I'm wondering if anyone else has experienced this issue or something similar:
We have about 100 T310's in production running with mirrored RAID configuration (they are Hyper-V Server 2008 R2 hosts - of course not 2012 because this RAID "Controller" does not support Server 2012 and never will according to a Dell rep with whom I spoke). This is the software RAID built into the BIOS (PERC S100 I believe) or whatever for Windows (not sure if it works with other OS's?). I'm definitely no expert on this particular RAID "Controller" but I am having a bad experience either with it or with the hard drives that Dell supplies. Now before anyone gets into the "you get what you pay for" speech, I am quite aware of that, especially at this moment. So here's the situation we're facing. We have 2 servers at each of our branch locations and each server has 2 drives. That's a total of about 200 hard drives. Currently, 50 of those 200 drives are failed. Normally, I would not fret. See, the purpose of a RAID serves to provide redundancy and fault tolerance when one (or more) drive fails. So... I should be able to just shut down the server, pop another drive in, hop on Dell Server Admin and rebuild the RAID, right? NOPE! Here's the results of the last 6 attempts to service machines with degraded disks:
3 servers never booted back up after being shut down (both physical disks in mirror in a failed state)

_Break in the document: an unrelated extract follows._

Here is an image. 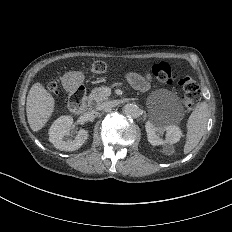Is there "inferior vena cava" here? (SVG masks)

3 servers booted back up but RAID rebuild failed due to too many errors on the remaining disk
Now, these servers aren't THAT old. In fact, some of the ones that have degraded disks have only been in production for a little over a year. It doesn't seem to matter whether or not there is dust in the computer; we've had total failure on machines with ZERO dust on the inside or in the drives. The drives' vendor also does not seem to matter as some are Seagate and some are Western Digital. Now, I'm not just talking about disks that got corrupted and could be reformatted. I mean that they actually stop spinning (think click of death most of the time). Embarrassingly enough I will admit that there were a few cases in which I was able to smack some sense into them (literally - yes I actually physically struck the drives against a hard surface and they started spinning again, at least enough to recover the virtual machines).
Now I've gone down the avenue of trying to set up alerts through Server Admin but I noticed that, in our case, the log events do often not indicate the drive failure and don't even seem to consistently detect the degraded virtual disk state (in fact, a failed disk is often reported as being in a 'ready' state, seemingly thrown out of the RAID like a disowned child). That means that I cannot rely on that as a solution. But, hey, that's all beside the point... We've decided to replace the drives in the servers with a single solid state (the two-server pair system at each location actually provides redundancy anyway and we have been replacing the servers at the locations in which both servers have degraded virtual disks to prevent total failure). No RAID means that we can at least move forward with Server 2012 and get a couple more years of life out of our T310's.
I will admit, and I probably shouldn't, that we have absolutely not been diligent in keeping the firmware up to date (yes, SHAME ON US, I know...)
Anyhow, enough with my sob story and my sharing of "expert data forensic techniques"... I am just curious if anyone else has had any negative experiences similar to mine. I might also note that we have been having drive failure issues with a lot of desktop models lately which use the same drives that come with the T310's. I also thought it interesting that we have a couple of T110's out there which are both much older than the T310's and have never had a drive failure (keeping my fingers crossed). It's just a shame that we have some desktops (Dimension 3000's) that have been running for 7+ years with their original hard drives and we typically don't get more than 1-2 (MAYBE 3) years with the stuff they've been giving us lately. They just don't make 'em like they used to I guess! Anyway, thanks in advance for your time!